La philosophie de L’Îlot
Le projet ne cherche pas à « faire table rase » ou à évacuer les terres polluées vers une autre périphérie, ce qui reviendrait à déplacer le problème. L’idée est au contraire de révéler le sol, de le rendre visible et de construire une histoire projective au présent et au futur.
Le projet s’articule autour de trois briques fondamentales :
- La dimension productive et inclusive : Créer des emplois accessibles aux personnes éloignées du marché du travail tout en rendant un service environnemental. Cela inclut le lancement de projets comme « Les Alchimistes » (compostage) et la production de fleurs coupées locales pour concurrencer le marché mondial d’Amsterdam.
- La biodiversité et l’éducation populaire : Réintégrer la nature en ville tout en favorisant l’appropriation du projet par les habitants. Le site se veut un lieu de pédagogie, d’art (concours de sculpture en réemploi) et de lien social.
- La recherche et développement (R&D) : Travailler avec des experts (comme Henri de Richecour Robin, spécialisé dans la science des sols) pour comprendre et restaurer les sols. Le projet « Les Faiseurs de Terre » (SAS cofondée avec des bureaux d’études en économie circulaire) vise à concevoir des technosols à partir de substrats recyclés.

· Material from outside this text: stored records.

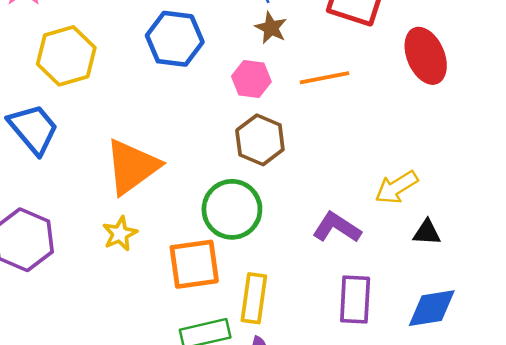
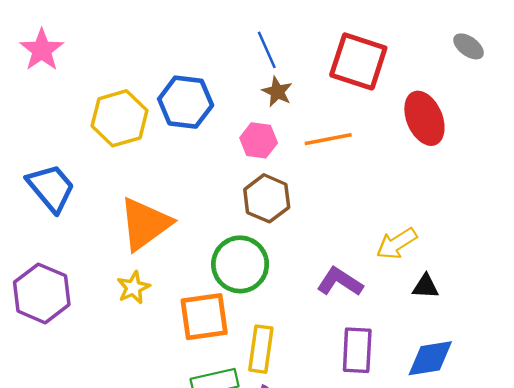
yellow hexagon: (66, 56) -> (119, 118), moved

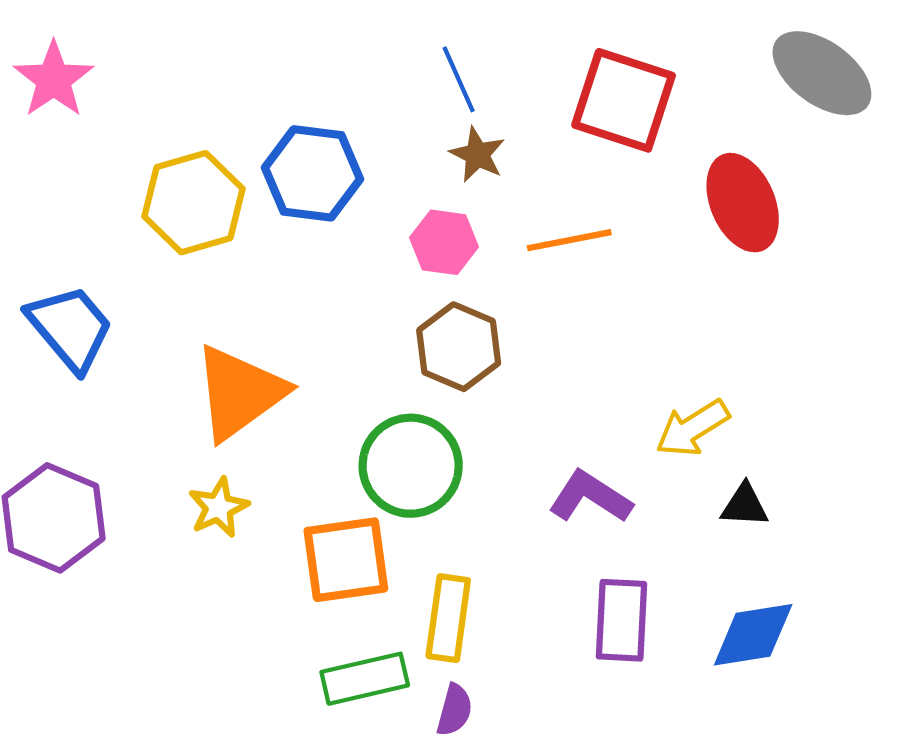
gray ellipse: (469, 46) -> (822, 73), size x1.8

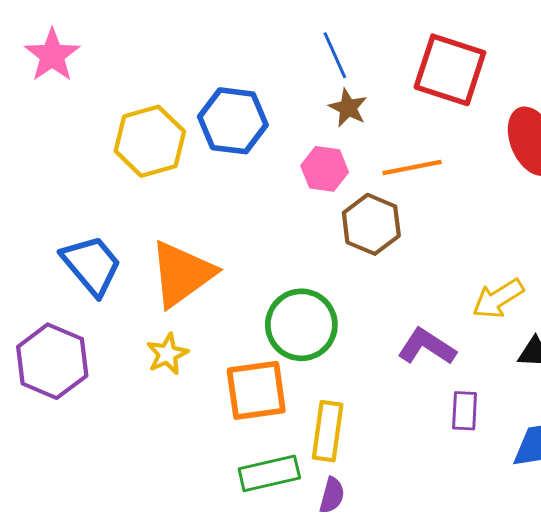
blue trapezoid: (70, 328) -> (92, 265), moved
brown hexagon: (459, 347) -> (371, 224), moved
purple rectangle: (622, 620) -> (465, 411), moved, size x0.7

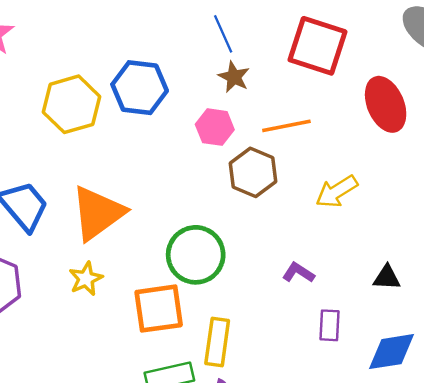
yellow arrow: (498, 299) -> (337, 192), moved
purple L-shape: (427, 347) -> (298, 273), size x0.7

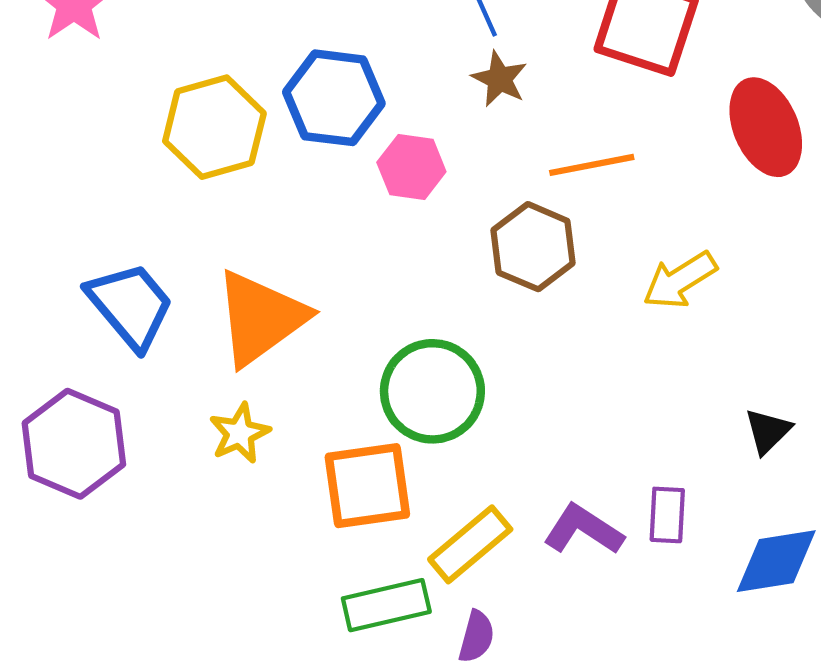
pink hexagon: (215, 127) -> (411, 167), moved
purple L-shape: (298, 273) -> (583, 530), moved, size x1.4
black triangle: (387, 278) -> (768, 431), turned -48
yellow rectangle: (217, 342) -> (470, 544), turned 42

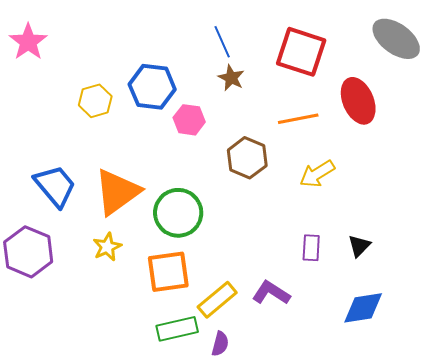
yellow hexagon: (214, 127) -> (95, 101), size x0.7
orange line: (592, 165) -> (298, 119), moved
green circle: (432, 391) -> (178, 213), moved
purple rectangle: (667, 515) -> (311, 248), moved

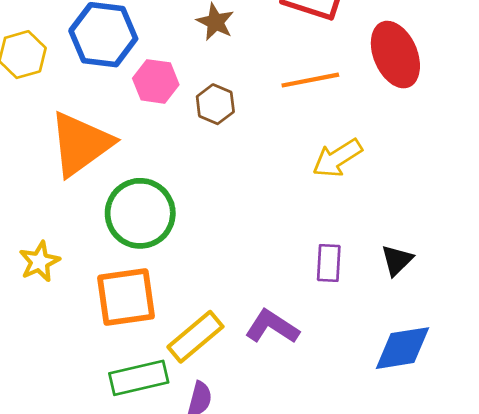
brown hexagon: (247, 158) -> (215, 104), moved, size x0.7
orange triangle: (117, 192) -> (81, 144), moved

L’importance de la narration et des savoirs
Stéphane Berdoulet souligne que, face à des sols pollués, le réflexe classique est l’exportation des terres. L’Îlot propose une narration alternative : assumer le passé du site pour construire un imaginaire nouveau. Ce travail passe également par la valorisation des savoirs « invisibilisés » des habitants, qui possèdent souvent, de par leurs origines variées, une expertise de la terre précieuse pour l’agroécologie.
La gestion de la pollution : entre science et perception
Lors de la phase de questions, les intervenants (dont Christophe Bichon de l’association « Sens de l’Humus ») précisent la complexité de l’acceptabilité sociale de la pollution. La pollution est souvent invisible pour les usagers, bien que des cartographies précises aient permis d’identifier une hétérogénéité des contaminants (plomb, arsenic, mercure, etc.) selon les parcelles.
Les mesures de précaution mises en place visent à limiter l’ingestion de poussières par les jardiniers, plutôt que la seule consommation des légumes. Il est d’ailleurs noté, à titre d’expérience, que des analyses de sang proposées aux usagers ont rencontré peu d’adhésion, soulignant le défi que représente la conscientisation des risques environnementaux sans tomber dans l’angoisse.
Une vigilance sur les intrants
Le projet a également mis en évidence des résultats surprenants concernant les intrants : des analyses effectuées avec du matériel de pointe ont révélé des traces de métaux lourds dans du compost pourtant certifié « agriculture biologique » et issu de filières industrielles normées. Ce constat a renforcé la nécessité d’une R&D locale poussée pour garantir la santé des sols et des productions futures.